- [DIRECTIONS FOR THIS TASK] Treat the line containing "2. (1014, 399)" as the last one, and return every line exactly from the first line of the material below up to it.

MATERIAL PROVIDED Start Marker

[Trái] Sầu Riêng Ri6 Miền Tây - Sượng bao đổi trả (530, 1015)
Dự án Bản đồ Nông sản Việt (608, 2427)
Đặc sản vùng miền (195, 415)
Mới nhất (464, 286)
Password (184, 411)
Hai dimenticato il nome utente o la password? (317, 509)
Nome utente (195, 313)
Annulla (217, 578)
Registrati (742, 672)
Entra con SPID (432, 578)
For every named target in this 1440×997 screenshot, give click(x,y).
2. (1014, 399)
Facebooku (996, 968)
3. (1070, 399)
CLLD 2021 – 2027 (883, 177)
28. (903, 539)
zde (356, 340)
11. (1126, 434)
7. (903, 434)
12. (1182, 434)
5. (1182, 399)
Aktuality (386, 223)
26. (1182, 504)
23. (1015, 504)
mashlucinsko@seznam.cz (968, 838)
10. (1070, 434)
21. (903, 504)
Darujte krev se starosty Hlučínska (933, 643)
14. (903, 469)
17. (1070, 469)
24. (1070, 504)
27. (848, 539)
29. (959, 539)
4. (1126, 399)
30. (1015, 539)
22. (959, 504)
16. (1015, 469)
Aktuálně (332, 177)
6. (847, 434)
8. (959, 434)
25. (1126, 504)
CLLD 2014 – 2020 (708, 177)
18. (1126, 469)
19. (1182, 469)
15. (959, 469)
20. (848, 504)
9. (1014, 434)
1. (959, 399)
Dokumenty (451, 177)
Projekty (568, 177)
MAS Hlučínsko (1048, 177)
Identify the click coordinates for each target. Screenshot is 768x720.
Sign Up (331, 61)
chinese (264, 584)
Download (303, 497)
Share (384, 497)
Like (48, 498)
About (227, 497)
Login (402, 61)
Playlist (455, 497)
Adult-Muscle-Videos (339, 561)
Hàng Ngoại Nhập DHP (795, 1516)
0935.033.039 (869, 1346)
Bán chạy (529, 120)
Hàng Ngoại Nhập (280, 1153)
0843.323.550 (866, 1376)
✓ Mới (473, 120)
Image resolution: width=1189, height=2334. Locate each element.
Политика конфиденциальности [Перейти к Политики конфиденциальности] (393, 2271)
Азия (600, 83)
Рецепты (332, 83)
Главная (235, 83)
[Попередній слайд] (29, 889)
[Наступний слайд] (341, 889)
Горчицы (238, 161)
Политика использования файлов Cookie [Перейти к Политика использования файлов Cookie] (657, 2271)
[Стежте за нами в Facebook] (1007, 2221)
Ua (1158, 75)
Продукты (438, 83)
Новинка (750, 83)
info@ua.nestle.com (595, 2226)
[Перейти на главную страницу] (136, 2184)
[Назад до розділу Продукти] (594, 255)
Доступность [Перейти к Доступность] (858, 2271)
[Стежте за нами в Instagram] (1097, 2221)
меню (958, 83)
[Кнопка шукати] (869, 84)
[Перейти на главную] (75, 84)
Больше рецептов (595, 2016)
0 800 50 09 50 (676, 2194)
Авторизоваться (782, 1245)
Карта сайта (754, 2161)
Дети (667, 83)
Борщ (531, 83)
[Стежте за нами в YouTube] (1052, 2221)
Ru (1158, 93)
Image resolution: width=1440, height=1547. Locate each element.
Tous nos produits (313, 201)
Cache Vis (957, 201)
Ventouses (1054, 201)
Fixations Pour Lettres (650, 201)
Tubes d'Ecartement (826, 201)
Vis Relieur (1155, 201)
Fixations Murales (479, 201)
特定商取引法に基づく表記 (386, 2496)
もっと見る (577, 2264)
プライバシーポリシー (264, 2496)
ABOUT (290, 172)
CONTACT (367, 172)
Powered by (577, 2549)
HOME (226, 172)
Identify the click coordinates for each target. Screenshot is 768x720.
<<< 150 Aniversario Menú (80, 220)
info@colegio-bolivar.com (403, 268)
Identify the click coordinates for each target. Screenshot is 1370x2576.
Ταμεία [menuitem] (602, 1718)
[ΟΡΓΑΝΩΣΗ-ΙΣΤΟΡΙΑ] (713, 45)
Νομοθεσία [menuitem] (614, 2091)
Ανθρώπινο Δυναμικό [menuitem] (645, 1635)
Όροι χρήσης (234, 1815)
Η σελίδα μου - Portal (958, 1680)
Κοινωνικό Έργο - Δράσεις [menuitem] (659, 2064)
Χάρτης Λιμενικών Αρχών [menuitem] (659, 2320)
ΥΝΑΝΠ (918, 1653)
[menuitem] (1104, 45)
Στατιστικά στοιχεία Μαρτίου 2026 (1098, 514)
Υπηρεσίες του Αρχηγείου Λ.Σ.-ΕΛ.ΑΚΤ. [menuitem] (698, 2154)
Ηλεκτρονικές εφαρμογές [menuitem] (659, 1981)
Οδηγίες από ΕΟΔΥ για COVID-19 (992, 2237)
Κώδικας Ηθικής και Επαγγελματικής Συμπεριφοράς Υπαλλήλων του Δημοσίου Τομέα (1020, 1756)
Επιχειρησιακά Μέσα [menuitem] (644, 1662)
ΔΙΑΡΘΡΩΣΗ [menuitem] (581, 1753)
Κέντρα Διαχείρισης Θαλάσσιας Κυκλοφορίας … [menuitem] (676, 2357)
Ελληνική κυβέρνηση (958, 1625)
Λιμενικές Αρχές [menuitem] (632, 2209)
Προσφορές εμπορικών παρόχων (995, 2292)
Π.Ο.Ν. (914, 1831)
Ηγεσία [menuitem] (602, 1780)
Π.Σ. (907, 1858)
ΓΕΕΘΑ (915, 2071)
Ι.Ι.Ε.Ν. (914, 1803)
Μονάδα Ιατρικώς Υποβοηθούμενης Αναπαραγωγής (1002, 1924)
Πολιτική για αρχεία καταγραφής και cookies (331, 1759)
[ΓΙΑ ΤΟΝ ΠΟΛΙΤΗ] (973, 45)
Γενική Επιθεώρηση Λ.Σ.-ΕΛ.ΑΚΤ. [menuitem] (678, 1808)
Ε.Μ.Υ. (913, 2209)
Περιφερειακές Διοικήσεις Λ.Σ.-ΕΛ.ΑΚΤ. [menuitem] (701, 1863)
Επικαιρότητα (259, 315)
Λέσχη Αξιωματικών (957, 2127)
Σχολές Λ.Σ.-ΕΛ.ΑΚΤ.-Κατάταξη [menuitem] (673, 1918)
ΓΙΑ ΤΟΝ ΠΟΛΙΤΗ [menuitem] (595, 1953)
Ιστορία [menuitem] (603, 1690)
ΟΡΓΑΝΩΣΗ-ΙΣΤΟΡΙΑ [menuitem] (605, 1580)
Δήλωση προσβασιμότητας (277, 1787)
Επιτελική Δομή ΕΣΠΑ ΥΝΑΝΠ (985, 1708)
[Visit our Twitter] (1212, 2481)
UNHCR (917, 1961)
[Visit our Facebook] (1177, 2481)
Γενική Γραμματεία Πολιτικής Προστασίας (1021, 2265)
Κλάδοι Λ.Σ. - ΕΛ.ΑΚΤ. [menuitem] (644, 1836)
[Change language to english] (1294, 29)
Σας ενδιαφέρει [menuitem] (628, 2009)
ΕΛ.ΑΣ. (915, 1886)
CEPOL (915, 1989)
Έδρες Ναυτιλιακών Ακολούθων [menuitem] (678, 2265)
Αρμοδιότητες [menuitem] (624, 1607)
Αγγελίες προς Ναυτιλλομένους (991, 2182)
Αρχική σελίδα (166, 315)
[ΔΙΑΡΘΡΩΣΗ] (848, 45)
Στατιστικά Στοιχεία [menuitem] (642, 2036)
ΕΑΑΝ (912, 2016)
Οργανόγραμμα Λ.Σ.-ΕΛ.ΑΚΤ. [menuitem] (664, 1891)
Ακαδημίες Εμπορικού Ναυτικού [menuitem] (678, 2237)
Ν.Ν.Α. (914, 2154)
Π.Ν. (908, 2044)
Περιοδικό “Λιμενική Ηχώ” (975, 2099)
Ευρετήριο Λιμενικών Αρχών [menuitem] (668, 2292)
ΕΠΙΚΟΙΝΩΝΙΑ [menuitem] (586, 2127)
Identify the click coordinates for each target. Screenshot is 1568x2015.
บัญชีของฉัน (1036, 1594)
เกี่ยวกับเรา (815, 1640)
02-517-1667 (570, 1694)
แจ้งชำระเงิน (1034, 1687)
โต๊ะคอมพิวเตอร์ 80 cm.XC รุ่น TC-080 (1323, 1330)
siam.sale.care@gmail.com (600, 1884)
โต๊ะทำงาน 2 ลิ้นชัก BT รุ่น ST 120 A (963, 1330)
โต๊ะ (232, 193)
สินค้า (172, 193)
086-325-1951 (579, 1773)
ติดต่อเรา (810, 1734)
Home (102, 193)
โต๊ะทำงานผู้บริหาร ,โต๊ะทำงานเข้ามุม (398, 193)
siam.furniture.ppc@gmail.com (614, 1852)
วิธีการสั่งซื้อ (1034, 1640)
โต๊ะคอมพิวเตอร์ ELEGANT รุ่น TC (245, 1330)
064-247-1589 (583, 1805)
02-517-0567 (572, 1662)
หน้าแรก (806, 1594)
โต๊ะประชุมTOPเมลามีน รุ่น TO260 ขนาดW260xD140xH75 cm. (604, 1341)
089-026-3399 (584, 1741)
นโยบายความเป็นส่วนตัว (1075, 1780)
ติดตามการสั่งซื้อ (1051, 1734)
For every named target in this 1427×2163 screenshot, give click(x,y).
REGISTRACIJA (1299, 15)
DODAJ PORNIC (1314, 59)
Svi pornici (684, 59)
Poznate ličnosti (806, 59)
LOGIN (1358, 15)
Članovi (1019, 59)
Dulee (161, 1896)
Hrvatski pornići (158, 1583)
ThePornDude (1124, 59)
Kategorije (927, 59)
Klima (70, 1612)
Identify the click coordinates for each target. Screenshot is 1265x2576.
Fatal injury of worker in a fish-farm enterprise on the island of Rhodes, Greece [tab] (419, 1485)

MATERIAL PROVIDED End Marker

- [SOLUTION TO THIS EXERCISE]
[Trái] Sầu Riêng Ri6 Miền Tây - Sượng bao đổi trả (530, 1015)
Dự án Bản đồ Nông sản Việt (608, 2427)
Đặc sản vùng miền (195, 415)
Mới nhất (464, 286)
Password (184, 411)
Hai dimenticato il nome utente o la password? (317, 509)
Nome utente (195, 313)
Annulla (217, 578)
Registrati (742, 672)
Entra con SPID (432, 578)
For every named target in this 1440×997 screenshot, give click(x,y).
2. (1014, 399)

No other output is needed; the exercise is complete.